Une des réussites, réelles et fréquentes, de Terres Noires est dans la description des rapports entre la hiérarchie tribale avec le pouvoir en place mais aussi avec ce que représente le personnage de l’exilée politique. Fayçal Ouaret a développé cette peinture autour de figures ou d’événements romanesques captivants, la fille de notable berbère fugitive qui veut échapper à un mariage forcé et mener une vie plus libre, l’agression contre le fils du Caïd un jour d’orage, née de l’intolérance et de l’incompréhension des immigrants à l’égard des autochtones. On voit le jeu complexe de la hiérarchie militaire avec les autorités tribales, les compromis que celles-ci passent avec le pouvoir en place.
On voit aussi la sympathie mais aussi la distance ou l’incompréhension réciproque entre l’exilée et ces autorités tribales, exprimées par tantôt des silences énigmatiques, tantôt par des gestes de solidarité ou de reconnaissance sans suite.
Ce que semble suggérer ce roman c’est que l’histoire coloniale fait partie intégrante de l’histoire de l’Algérie, même lorsque la population algérienne n’est pas au centre. Le parallélisme entre les convulsions historiques de la gestation d’une société républicaine et démocratique française et celles de l’émergence d’une société non coloniale algérienne est un rappel en soi des similarités dans l’histoire des deux pays.
D’une certaine manière, le mécanisme d’oppression qui pèsera sur la population algérienne est déjà là essayé et mis en place contre les républicains et la lutte de Mme Roland préfigure celle de futurs rebelles. Par delà cette ressemblance, d’une autre manière aussi, ce processus interne à la société française luttant pour les libertés républicaines peut se reproduire à l’intérieur d’autres sociétés ultérieures, algériennes ou autres, voire à nouveau française, le cas échéant.

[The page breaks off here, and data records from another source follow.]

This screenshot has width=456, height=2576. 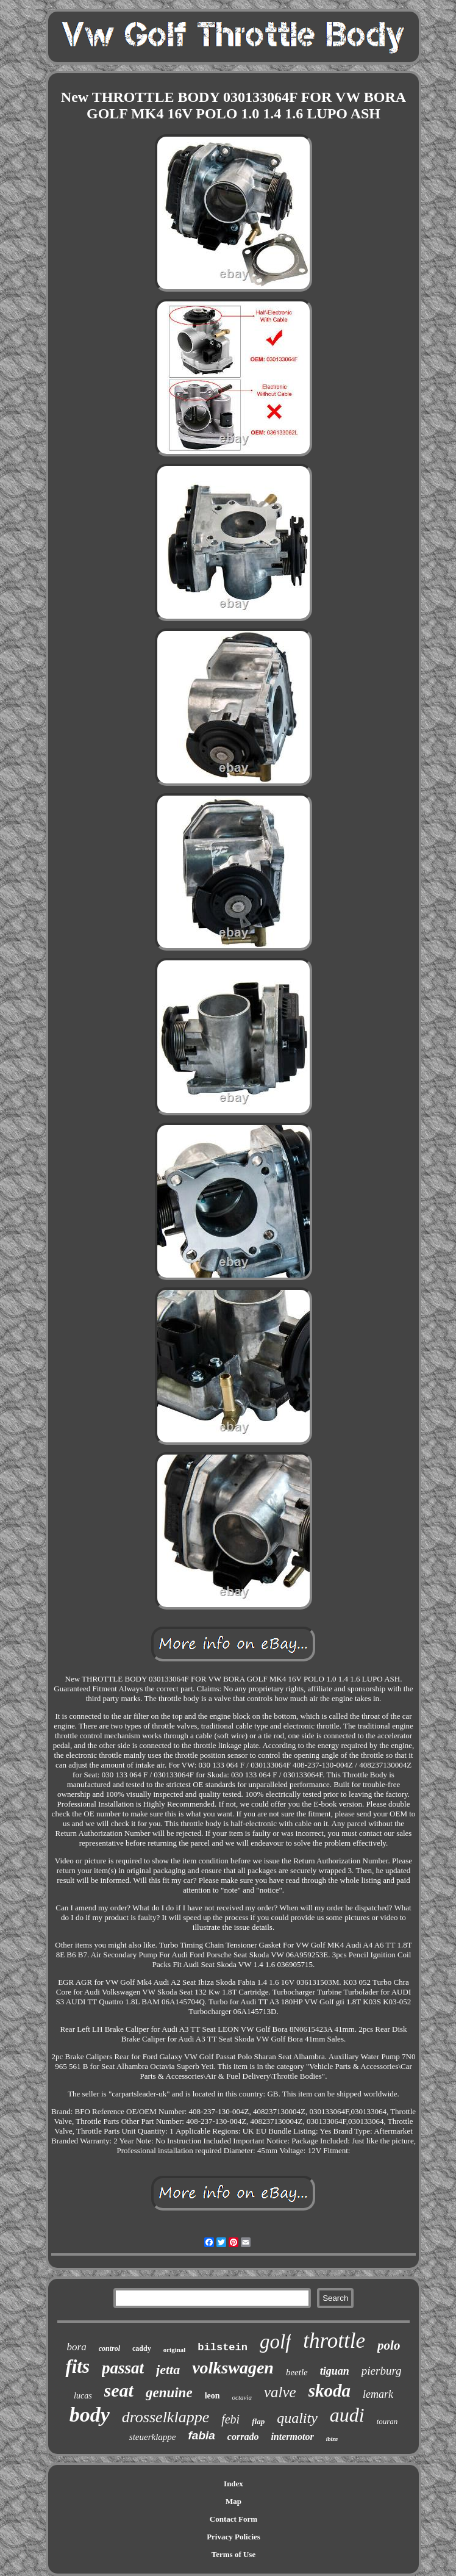 What do you see at coordinates (378, 2394) in the screenshot?
I see `lemark` at bounding box center [378, 2394].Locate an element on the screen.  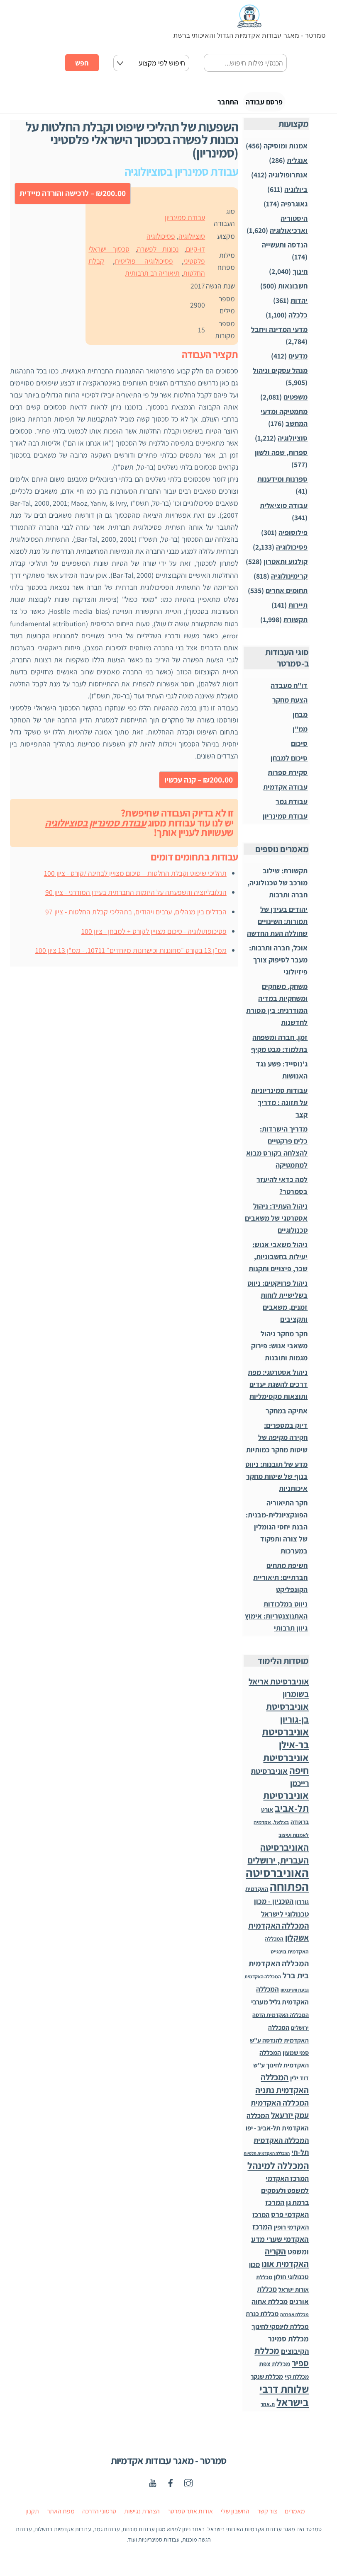
קולנוע ותאטרון is located at coordinates (286, 566).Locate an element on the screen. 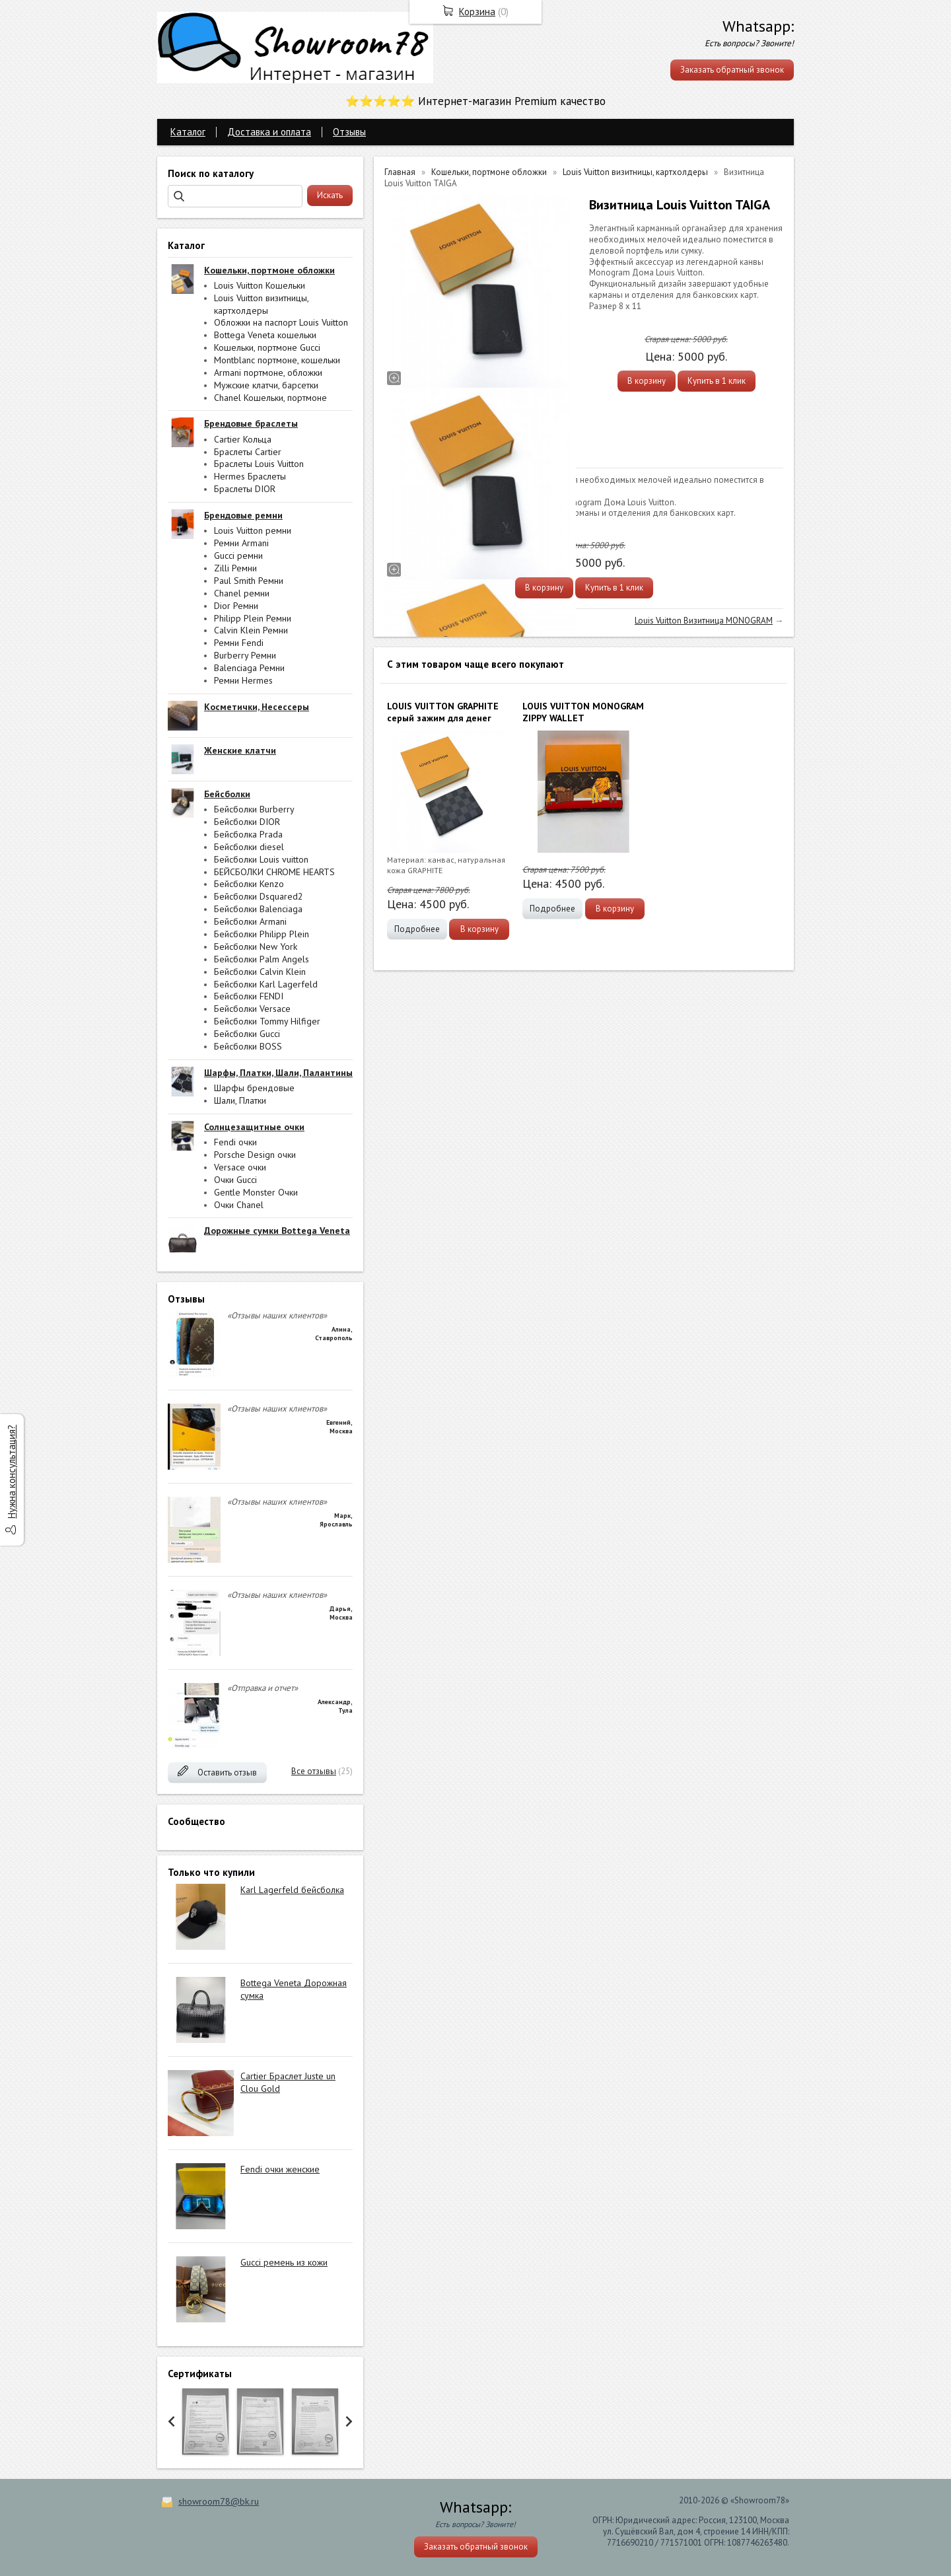 Image resolution: width=951 pixels, height=2576 pixels. Montblanc портмоне, кошельки is located at coordinates (277, 360).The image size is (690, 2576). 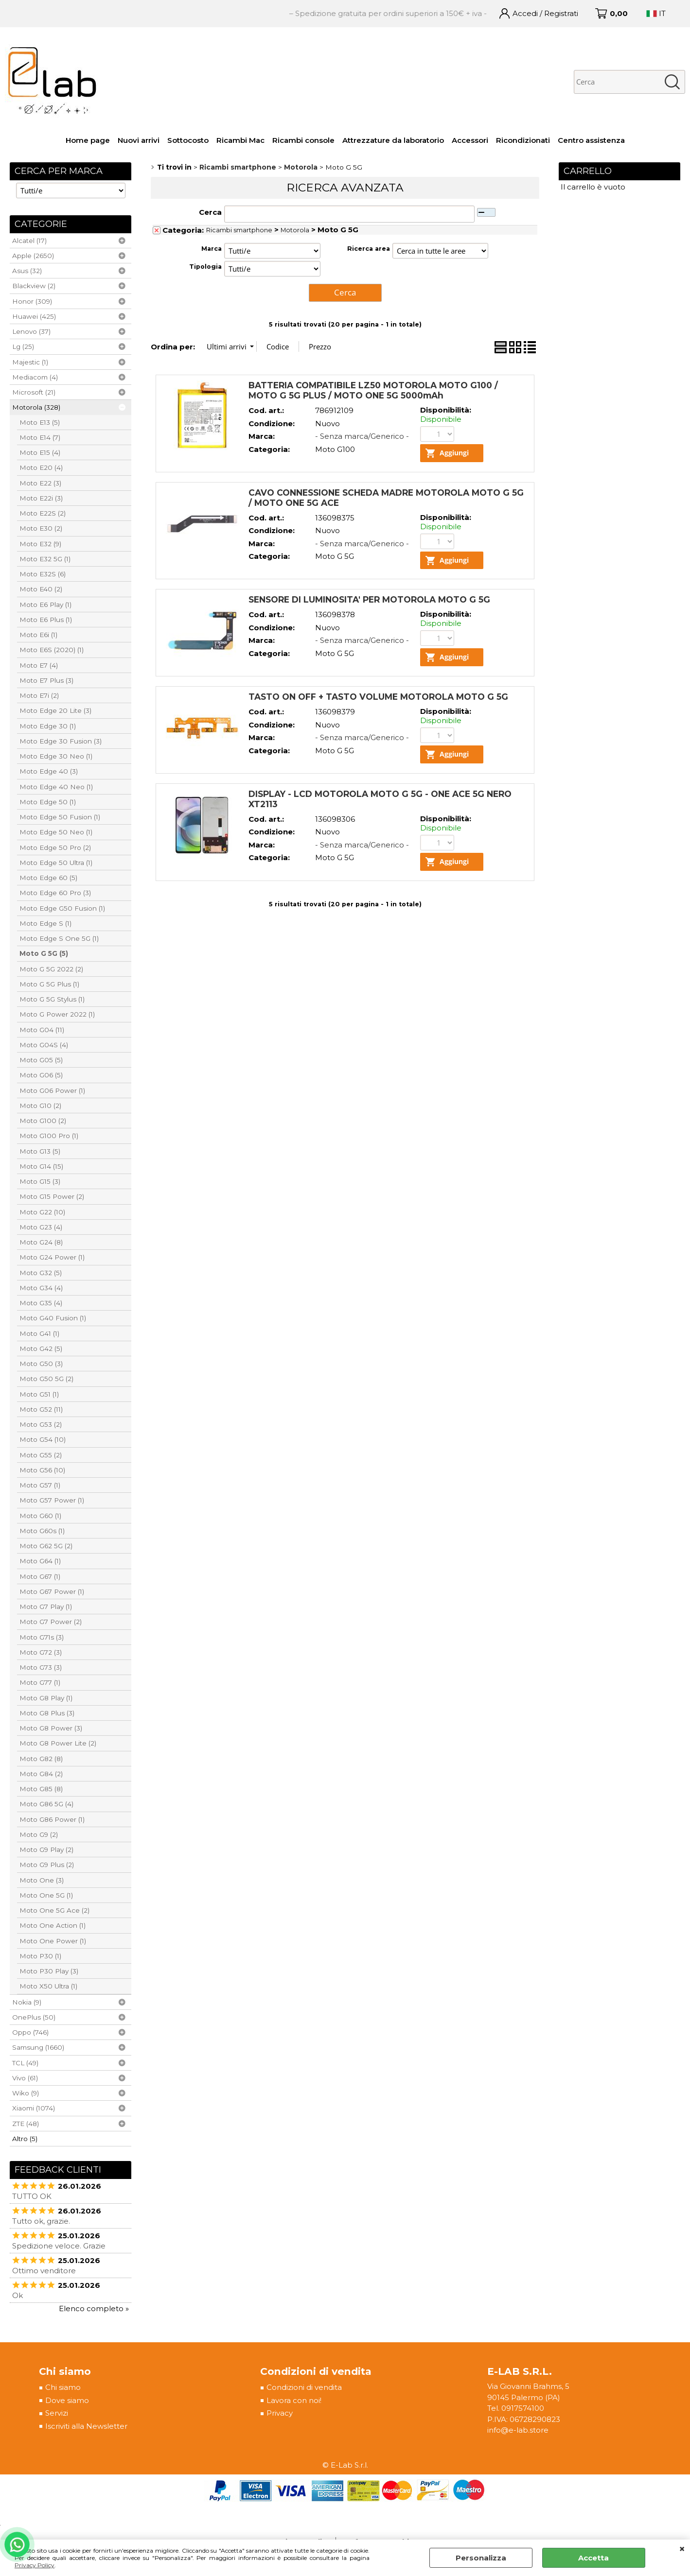 What do you see at coordinates (49, 984) in the screenshot?
I see `Moto G 5G Plus (1)` at bounding box center [49, 984].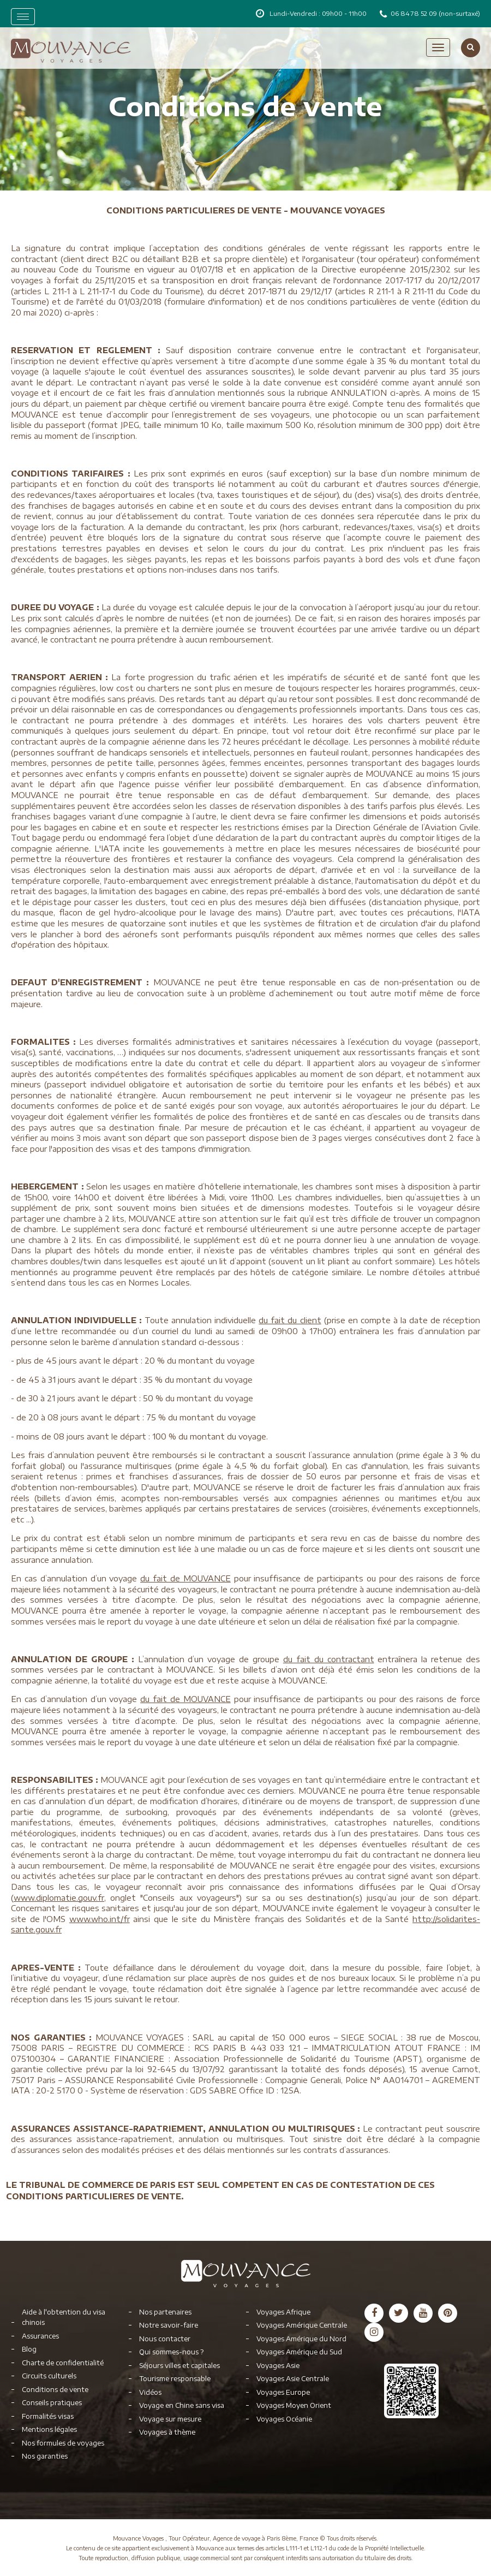  Describe the element at coordinates (283, 2392) in the screenshot. I see `Voyages Europe` at that location.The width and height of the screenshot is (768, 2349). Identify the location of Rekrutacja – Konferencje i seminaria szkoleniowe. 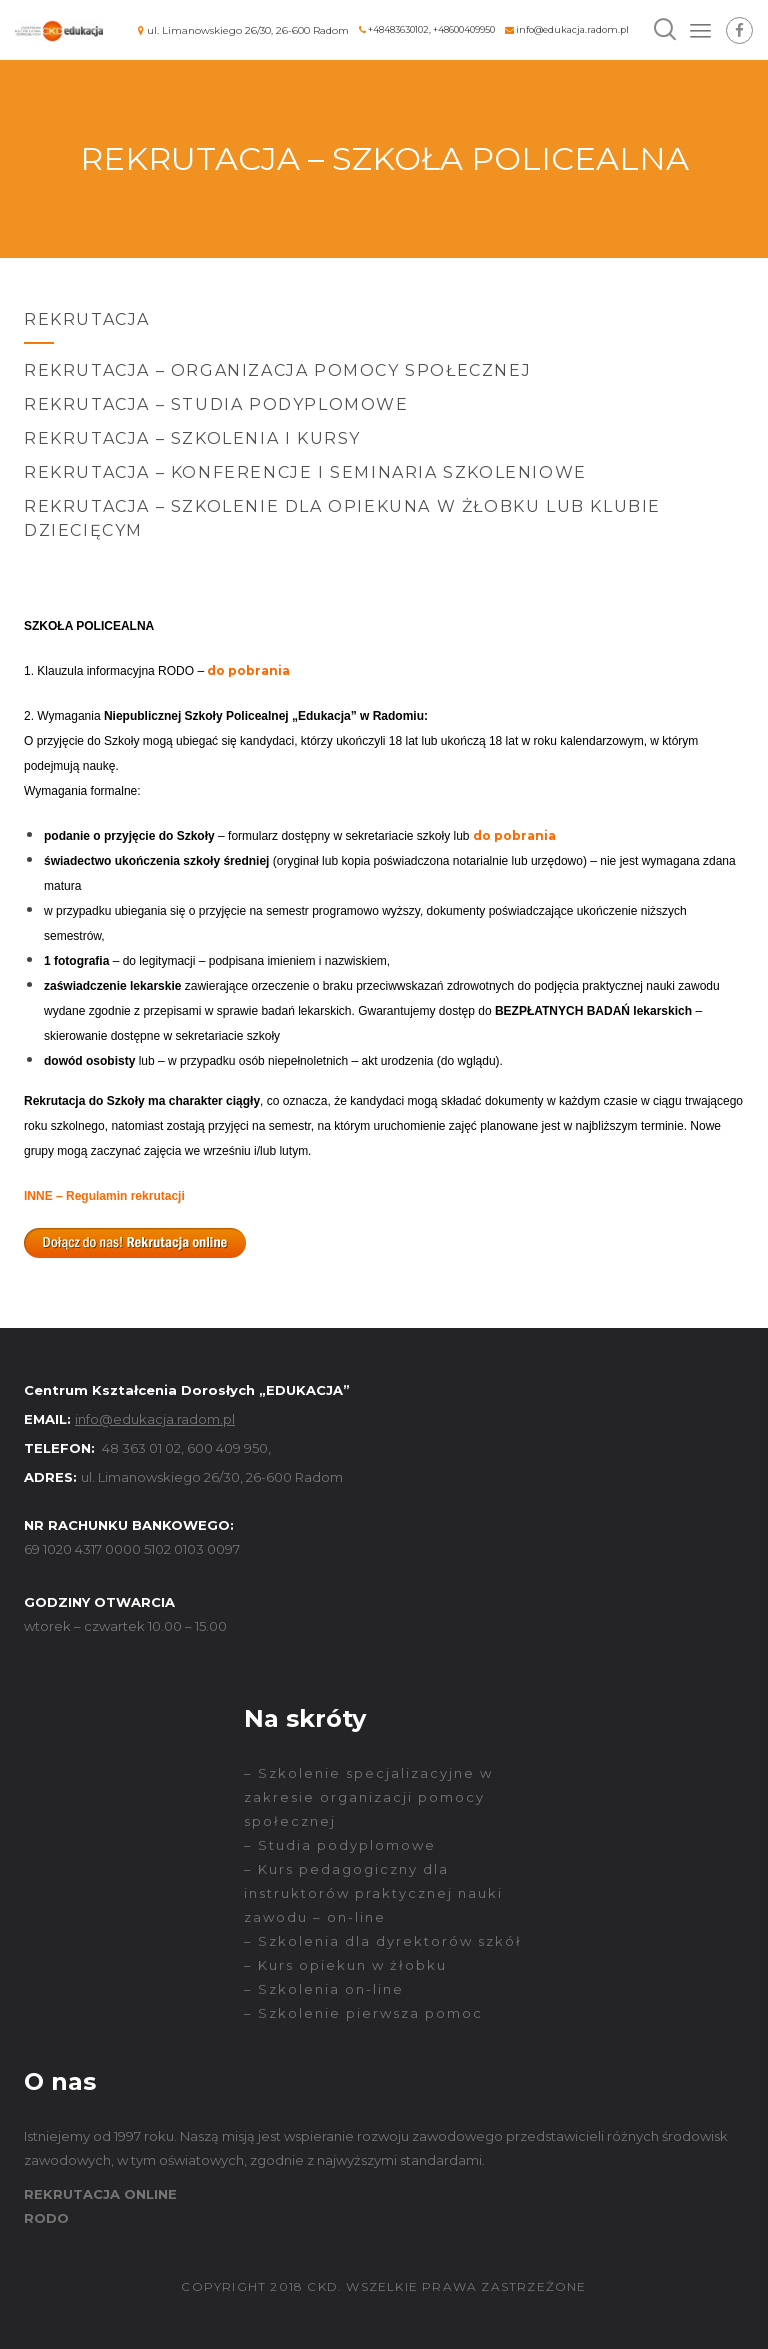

D’autres généraux et d’autres colonels pourront être tentés de jouer le même jeu. D’autres forces pourront être tentées de jouer le compromis et l’évitement avec un pouvoir arbitraire et despotique ou se montrer aveugles à d’évidents devoirs de solidarité par delà les différences de culture. Terres Noires est un roman aux apparences lisses et policées mais trompeuses.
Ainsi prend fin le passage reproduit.